Eine tödliche Seuche hat die Bevölkerung Großbritanniens stark reduziert. Wer es sich leisten kann, lebt geschützt im inneren Zirkel von London. Für die Infizierten wurde außerhalb der Stadt eine riesige Kuppel errichtet, in die sie zum Sterben geschickt werden. Doch das Habitat Miseria ist nicht, was es zu sein scheint. Das merkt auch Rick, als er durch einen vermeintlichen Systemfehler als Infizierter in die Kuppel verfrachtet wird. In Wirklichkeit haben die Bewohner Miserias längst ein Heilmittel gefunden und eine utopische Gemeinschaft unter der Führung von Prospero aufgebaut. Das Paradies hat allerdings einen Haken: Prospero erweist sich als Diktator, der die Bewohner ausspioniert und jeden Abweichler von seinen Androiden aus dem Weg räumen lässt.
Für diesen Rat waren eigenständig Denkende wie Grünauge ein Störfaktor. Dieser Rat duldete keine Querdenker, keine eigene Meinung, keinen Tee. Der „Kult des Einzelnen“, ein Begriff, den Prospero in einer seiner Reden verwendet hatte, muss der Einheit weichen. Das Gemeinderecht war nur der Deckmantel für ein diktatorisches Regime.

Starke Idee, aber schwache Ausführung

Die von der deutschen (unter Pseudonym schreibenden) Autorin Kris Brynn veröffentlichte Dystopie „The Shelter“ ist vor allem eines: eine verpasste Chance. Auch wenn man es angesichts der Thematik kaum glauben mag, erschien das Buch bereits zwei Jahre vor Ausbruch der Covid-Pandemie. Dennoch greift es erschreckend zielsicher einzelne Aspekte heraus, die später so oder ähnlich wahr wurden, und treibt sie lediglich auf die Spitze. In gewisser Weise profitiert das Werk davon, weil uns das alles nun sehr viel näher ist und über handwerkliche Schwächen vielleicht großzügiger hinwegsehen lässt.
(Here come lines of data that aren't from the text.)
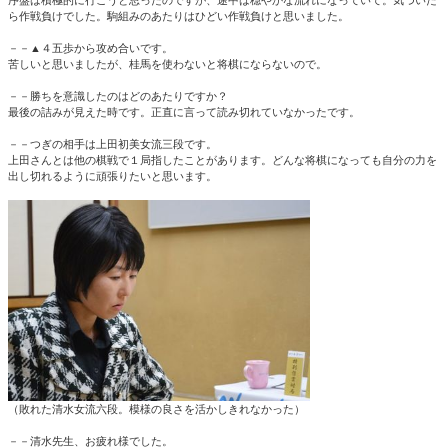
序盤は積極的に行こうと思ったのですが、途中は穏やかな流れになっていて。気づいた
ら作戦負けでした。駒組みのあたりはひどい作戦負けと思いました。
－－▲４五歩から攻め合いです。
苦しいと思いましたが、桂馬を使わないと将棋にならないので。
－－勝ちを意識したのはどのあたりですか？
最後の詰みが見えた時です。正直に言って読み切れていなかったです。
－－つぎの相手は上田初美女流三段です。
上田さんとは他の棋戦で１局指したことがあります。どんな将棋になっても自分の力を
出し切れるように頑張りたいと思います。
（敗れた清水女流六段。模様の良さを活かしきれなかった）
－－清水先生、お疲れ様でした。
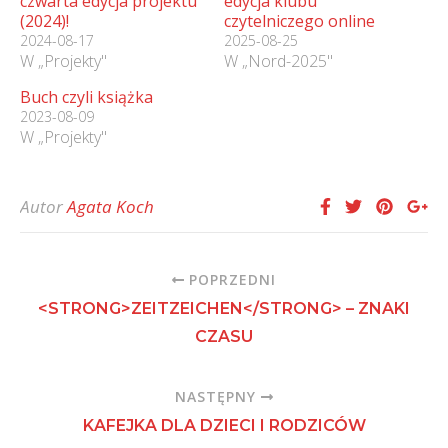
czwarta edycja projektu
edycja klubu
(2024)!
czytelniczego online
2024-08-17
2025-08-25
W „Projekty"
W „Nord-2025"
Buch czyli książka
2023-08-09
W „Projekty"
Autor
Agata Koch
POPRZEDNI
<STRONG>ZEITZEICHEN</STRONG> – ZNAKI
CZASU
NASTĘPNY
KAFEJKA DLA DZIECI I RODZICÓW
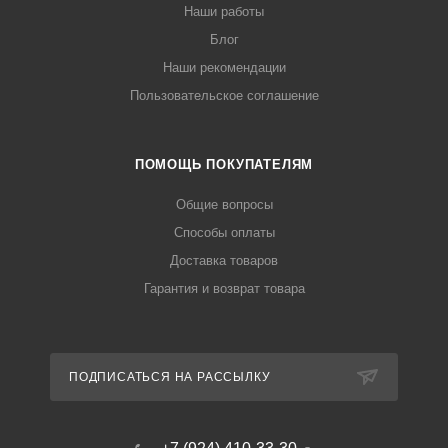
Наши работы
Блог
Наши рекомендации
Пользовательское соглашение
ПОМОЩЬ ПОКУПАТЕЛЯМ
Общие вопросы
Способы оплаты
Доставка товаров
Гарантия и возврат товара
ПОДПИСАТЬСЯ НА РАССЫЛКУ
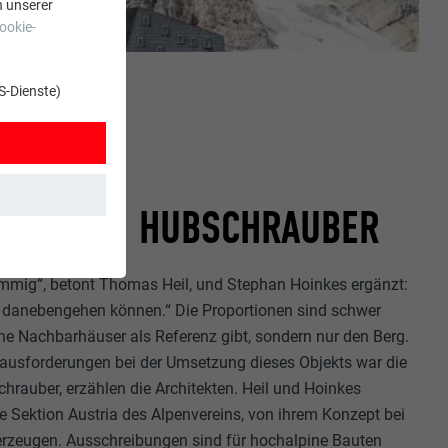
n unserer
ookie-
S-Dienste)
KEIT VOM HUBSCHRAUBER
t. Dadurch ist
timmig“, betont Thomas Heil, und Stephan Hoinkes ergänzt:
h danebengehen können.“ Die Proportionen sind schwer
ne Nachbarhäuser als Referenz gibt, sondern nur den Berg.
ausforderungen bei der Umsetzung dieses Objekts war die
rauber, erzählen die Architekten. Heil und Hoinkes
zt wird.
e Sektion Austria des Alpenvereins, von ihrem Konzept bei
erzeugen. Ausschreibungen sind für hochalpine Bauten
Das größte Problem ist dabei keineswegs der Plot als solcher, der ist streckenweise sehr originell. Da ist die Seuche, die man nicht unter Kontrolle bekommt. Da ist eine hilflose Regierung, die sich in Aktionismus ergeht und einen unwirksamen Impfstoff zur Pflicht macht. Und da ist die Radikallösung eines Lagers für Infizierte, die nur anhand von Vitalwerten, nicht durch Symptome identifiziert werden. Die Art und Weise, wie all das scheinbar alternativlos aufeinander aufbaut und ein System schafft, aus dem schließlich ein faktisch von der Pharmaindustrie geleiteter Überwachungsstaat hervorgeht, ist ungeheuer bedrückend. Wie schon gesagt, es ist überspitzt, doch die Ideen sind allesamt bekannt und wurden in den vergangenen drei Jahren auch mehr oder weniger offen diskutiert.
Leider lässt uns die Autorin durchweg zu wenig Zeit, um uns mit dieser Welt und ihren Regeln vertraut zu machen. Knackige 326 Seiten versprechen zwar ein hohes Tempo, doch das geht nur auf Kosten von Worldbuilding und Charakterzeichnung. Wenn uns am Anfang berichtet wird, wie die Seuche das Leben der Menschen veränderte, ist das fast wie ein Referat, in dem wir zwar jede Menge Informationen erhalten, aber wenig fühlen.
Unser Held Rick schafft anschließend gerade mal einen Arbeitstag in seinem neuen Job, bevor er nach Miseria verschleppt wird. Dann verlebt er gefühlt zwei Tage im Habitat, wo allerlei neue Eindrücke auf ihn einprasseln und keine seiner Fragen beantwortet wird, bis er merkt, dass was faul ist. Und dann ist er plötzlich auf der Flucht, die übrigens einen viel zu großen Teil des letzten Drittels einnimmt, bevor das Buch auch schon sinngemäß mit den Worten endet: Jetzt können wir uns daran machen, die Welt zu retten. Der Stoff hätte problemlos für ein dreimal so dickes Buch gereicht.
Insgesamt ist „The Shelter“ ein solider Roman, der aber vor allem durch seine Ideen überzeugt. Der sprachliche Stil ist nicht weiter bemerkenswert und an einigen Stellen eher holprig, vor allem aber fehlt die Zeit, um die Figuren kennenzulernen oder sich in ihre Situation einzufühlen. Beziehungen scheinen einfach irgendwie zu passieren, und insbesondere die Androiden bleiben derart austauschbar, dass ich bis zum Schluss nicht sicher sagen konnte, wer zu den Guten zählt und wer nicht. Letztendlich viel vergeudetes Potenzial.
2 ½ von 5 nicht infizierten Bananen.